# PROBLEM TO SOLVE:
Every record here needs to be retyped exactly.

Dataset entries:
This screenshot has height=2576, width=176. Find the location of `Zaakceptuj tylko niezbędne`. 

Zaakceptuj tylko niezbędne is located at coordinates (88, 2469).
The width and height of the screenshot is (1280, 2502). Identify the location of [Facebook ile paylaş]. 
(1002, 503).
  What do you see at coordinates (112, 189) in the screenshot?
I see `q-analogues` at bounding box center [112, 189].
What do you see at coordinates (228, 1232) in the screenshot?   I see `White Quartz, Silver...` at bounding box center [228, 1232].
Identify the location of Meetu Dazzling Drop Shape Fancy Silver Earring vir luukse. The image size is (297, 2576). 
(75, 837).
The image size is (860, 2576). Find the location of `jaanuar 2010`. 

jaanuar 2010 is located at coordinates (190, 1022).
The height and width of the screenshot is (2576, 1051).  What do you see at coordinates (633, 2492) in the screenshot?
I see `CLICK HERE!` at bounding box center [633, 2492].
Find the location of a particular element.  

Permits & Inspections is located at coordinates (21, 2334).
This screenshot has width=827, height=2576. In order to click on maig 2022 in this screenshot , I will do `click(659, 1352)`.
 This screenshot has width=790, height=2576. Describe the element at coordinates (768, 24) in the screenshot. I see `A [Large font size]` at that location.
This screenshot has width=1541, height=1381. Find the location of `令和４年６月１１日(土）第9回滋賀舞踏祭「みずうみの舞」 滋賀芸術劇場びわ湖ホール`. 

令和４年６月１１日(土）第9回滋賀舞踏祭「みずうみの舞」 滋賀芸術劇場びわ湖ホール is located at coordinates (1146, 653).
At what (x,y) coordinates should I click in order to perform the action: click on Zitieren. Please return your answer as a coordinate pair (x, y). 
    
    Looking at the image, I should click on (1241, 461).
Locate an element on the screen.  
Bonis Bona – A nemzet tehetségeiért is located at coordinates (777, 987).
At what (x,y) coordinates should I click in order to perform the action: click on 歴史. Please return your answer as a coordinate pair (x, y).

# EXERCISE RESULT:
This screenshot has height=2576, width=176. Find the location of `Zaakceptuj tylko niezbędne`. 

Zaakceptuj tylko niezbędne is located at coordinates (88, 2469).
The width and height of the screenshot is (1280, 2502). Identify the location of [Facebook ile paylaş]. 
(1002, 503).
  What do you see at coordinates (112, 189) in the screenshot?
I see `q-analogues` at bounding box center [112, 189].
What do you see at coordinates (228, 1232) in the screenshot?   I see `White Quartz, Silver...` at bounding box center [228, 1232].
Identify the location of Meetu Dazzling Drop Shape Fancy Silver Earring vir luukse. The image size is (297, 2576). 
(75, 837).
The image size is (860, 2576). Find the location of `jaanuar 2010`. 

jaanuar 2010 is located at coordinates (190, 1022).
The height and width of the screenshot is (2576, 1051).  What do you see at coordinates (633, 2492) in the screenshot?
I see `CLICK HERE!` at bounding box center [633, 2492].
Find the location of a particular element.  

Permits & Inspections is located at coordinates (21, 2334).
This screenshot has width=827, height=2576. In order to click on maig 2022 in this screenshot , I will do `click(659, 1352)`.
 This screenshot has width=790, height=2576. Describe the element at coordinates (768, 24) in the screenshot. I see `A [Large font size]` at that location.
This screenshot has width=1541, height=1381. Find the location of `令和４年６月１１日(土）第9回滋賀舞踏祭「みずうみの舞」 滋賀芸術劇場びわ湖ホール`. 

令和４年６月１１日(土）第9回滋賀舞踏祭「みずうみの舞」 滋賀芸術劇場びわ湖ホール is located at coordinates (1146, 653).
At what (x,y) coordinates should I click in order to perform the action: click on Zitieren. Please return your answer as a coordinate pair (x, y). 
    
    Looking at the image, I should click on (1241, 461).
Locate an element on the screen.  
Bonis Bona – A nemzet tehetségeiért is located at coordinates (777, 987).
At what (x,y) coordinates should I click in order to perform the action: click on 歴史. Please return your answer as a coordinate pair (x, y).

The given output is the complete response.